A brief review/lecture at the end to tie together all of that practice intoa coherent story then wraps it all up.



This is the Thayer method, iirc

https://scholarscompass.vcu.edu/cgi/viewcontent.cgi?article=...

For each class, a text lesson is assigned. This assignment includes a reading and specific problems associated with the reading material. Each cadet is expected to "work the problems." (Note: Prior to 2000 these problems were called "drill problems"; the current terminology is "suggested problems.")

• "One learns mathematics by doing mathematics." Cadets are encouraged to be active learners and to "do" mathematics. Group work is encouraged and expected. Special projects are a major portion of each core mathematics course-work on these projects is done in teams of two or three.

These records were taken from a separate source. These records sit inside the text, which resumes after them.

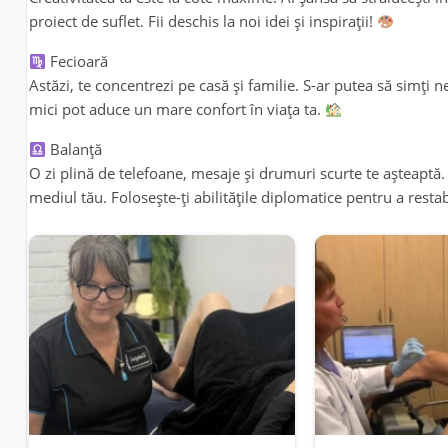
proiect de suflet. Fii deschis la noi idei și inspirații!
Fecioară
Astăzi, te concentrezi pe casă și familie. S-ar putea să simți n
mici pot aduce un mare confort în viața ta.
Balanță
O zi plină de telefoane, mesaje și drumuri scurte te așteaptă.
mediul tău. Folosește-ți abilitățile diplomatice pentru a resta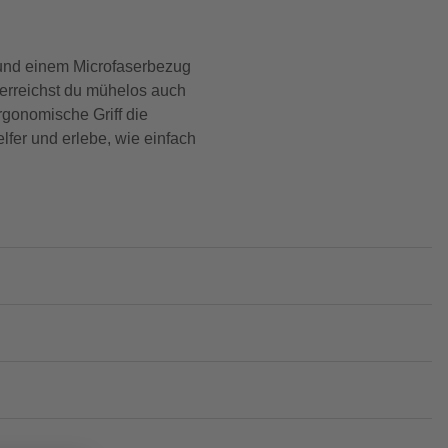
el und einem Microfaserbezug
m erreichst du mühelos auch
rgonomische Griff die
lfer und erlebe, wie einfach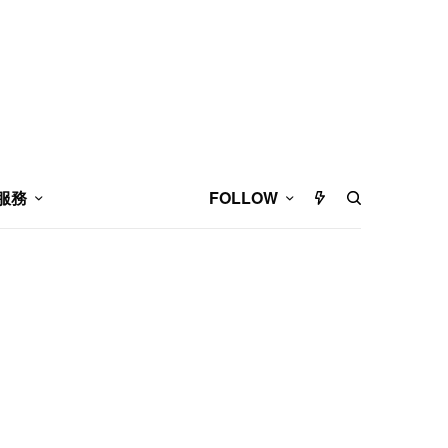
服務
FOLLOW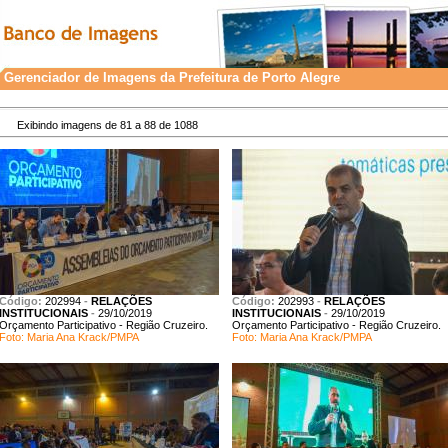
Gerenciador de Imagens da Prefeitura de Porto Alegre
Exibindo imagens de 81 a 88 de 1088
Código:
202994
-
RELAÇÕES
Código:
202993
-
RELAÇÕES
INSTITUCIONAIS
-
29/10/2019
INSTITUCIONAIS
-
29/10/2019
Orçamento Participativo - Região Cruzeiro.
Orçamento Participativo - Região Cruzeiro.
Foto: Maria Ana Krack/PMPA
Foto: Maria Ana Krack/PMPA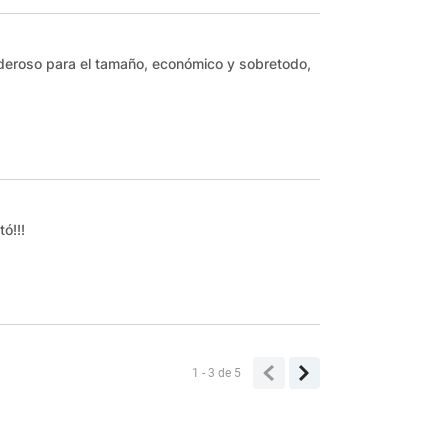
oderoso para el tamaño, económico y sobretodo,
ó!!!
1 - 3
de
5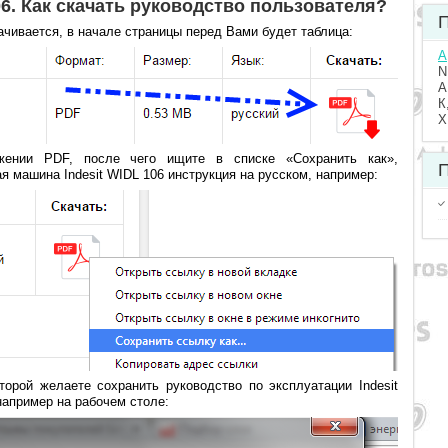
6. Как скачать руководство пользователя?
П
ачивается, в начале страницы перед Вами будет таблица:
A
N
А
К
Х
жении PDF, после чего ищите в списке «Сохранить как»,
П
 машина Indesit WIDL 106 инструкция на русском, например:
торой желаете сохранить руководство по эксплуатации Indesit
например на рабочем столе: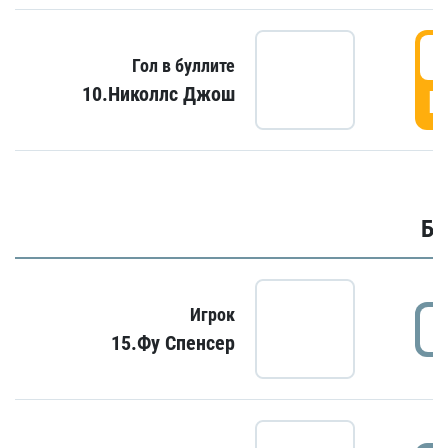
6
Гол в буллите
10.Николлс Джош
Г
Бу
Игрок
15.Фу Спенсер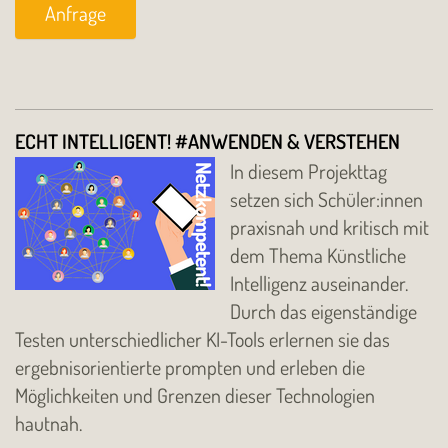
Anfrage
ECHT INTELLIGENT! #ANWENDEN & VERSTEHEN
In diesem Projekttag
setzen sich Schüler:innen
praxisnah und kritisch mit
dem Thema Künstliche
Intelligenz auseinander.
Durch das eigenständige
Testen unterschiedlicher KI-Tools erlernen sie das
ergebnisorientierte prompten und erleben die
Möglichkeiten und Grenzen dieser Technologien
hautnah.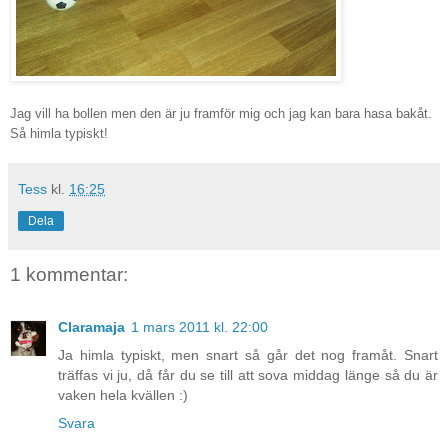
Jag vill ha bollen men den är ju framför mig och jag kan bara hasa bakåt.
Så himla typiskt!
Tess
kl.
16:25
Dela
1 kommentar:
Claramaja
1 mars 2011 kl. 22:00
Ja himla typiskt, men snart så går det nog framåt. Snart
träffas vi ju, då får du se till att sova middag länge så du är
vaken hela kvällen :)
Svara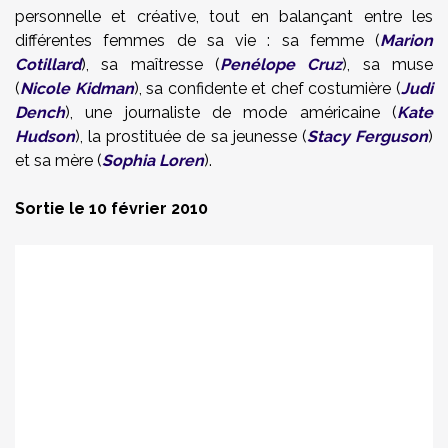
personnelle et créative, tout en balançant entre les
différentes femmes de sa vie : sa femme (
Marion
Cotillard
), sa maîtresse (
Penélope Cruz
), sa muse
(
Nicole Kidman
), sa confidente et chef costumière (
Judi
Dench
), une journaliste de mode américaine (
Kate
Hudson
), la prostituée de sa jeunesse (
Stacy Ferguson
)
et sa mère (
Sophia Loren
).
Sortie le 10 février 2010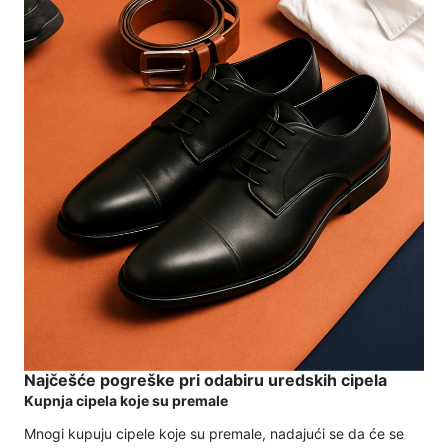
Najčešće pogreške pri odabiru uredskih cipela
Kupnja cipela koje su premale
Mnogi kupuju cipele koje su premale, nadajući se da će se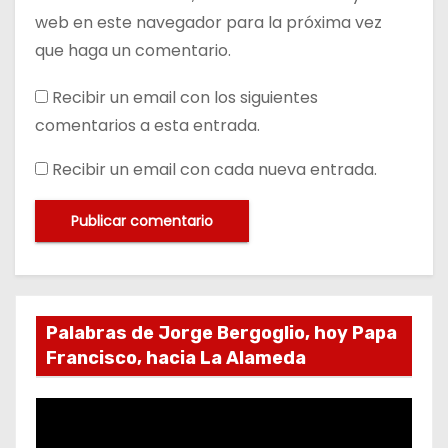
web en este navegador para la próxima vez
que haga un comentario.
Recibir un email con los siguientes
comentarios a esta entrada.
Recibir un email con cada nueva entrada.
Palabras de Jorge Bergoglio, hoy Papa
Francisco, hacia La Alameda
R
e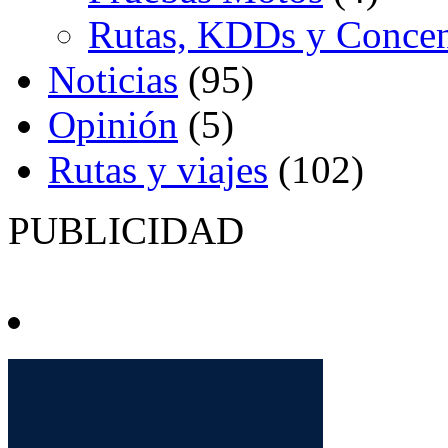
Rutas, KDDs y Concen
Noticias
(95)
Opinión
(5)
Rutas y viajes
(102)
PUBLICIDAD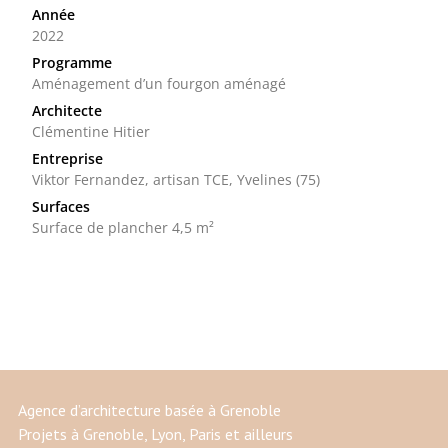
Année
2022
Programme
Aménagement d’un fourgon aménagé
Architecte
Clémentine Hitier
Entreprise
Viktor Fernandez, artisan TCE, Yvelines (75)
Surfaces
Surface de plancher 4,5 m²
Agence d’architecture basée à Grenoble
Projets à Grenoble, Lyon, Paris et ailleurs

• Cadets are required to study the concepts of each lesson in such a way as to be ready to use them in three ways: 1. To express them fluently in words and symbols 2. To use them in proof and analysis 3. To apply them to the solution of original problems

• The instructor's goal during each lesson is to cause the maximum number of cadets to actively participate in the day's lesson. One of the instructor's roles is to facilitate the learning activity in the classroom. This may take the form of a question or a remark to clarify a point.

• Class begins with the instructor's questions on the assigned text lesson. Cadets are asked if there are questions on the assignment. Example problems are worked and discussed. Cadets are sent to the boards to work in groups of two or three on specific problems that are provided (so called "board problems"). These board problems may be similar to the problems assigned with the text lesson or they may be "original."

• Cadets are selected to recite on the problems they work. Questions are encouraged.

• The instructor spends a few minutes to discuss the next lesson. This practice is commonly called the "pre-teach."


This also has a lot in common with the case study method in both law and business although the specifics are obviously different for a technical topic.


I've never liked the flipped classroom structure.

First, I'm a slow reader, so I always feel penalized when it takes me twice as long to get through a text as classmates.

Second, math/engineering/science lessons typically build upon understanding the first example. If you don't understand or have questions about the earlier parts of the lesson you will have a hard time completing the lesson.

Third, most text books I have encountered are terrible. Grade and High schools typically are trying to get the cheapest books so their dollar stretches further. In college, too many Profs/Departments push certain books because of kickbacks.

Finally, too often enough people don't complete the readings, so you end up covering the material in class anyway. Or worse, not at all. I had several profs who's assigned reading was never to be discussed in class but was prominently featured in tests.

I much prefer the typical lecture that allows for questions and discussions during the class. That way I can quickly address the issues I have with the material when I encounter it instead of having to wait till the next class hoping I don't fall too far behind.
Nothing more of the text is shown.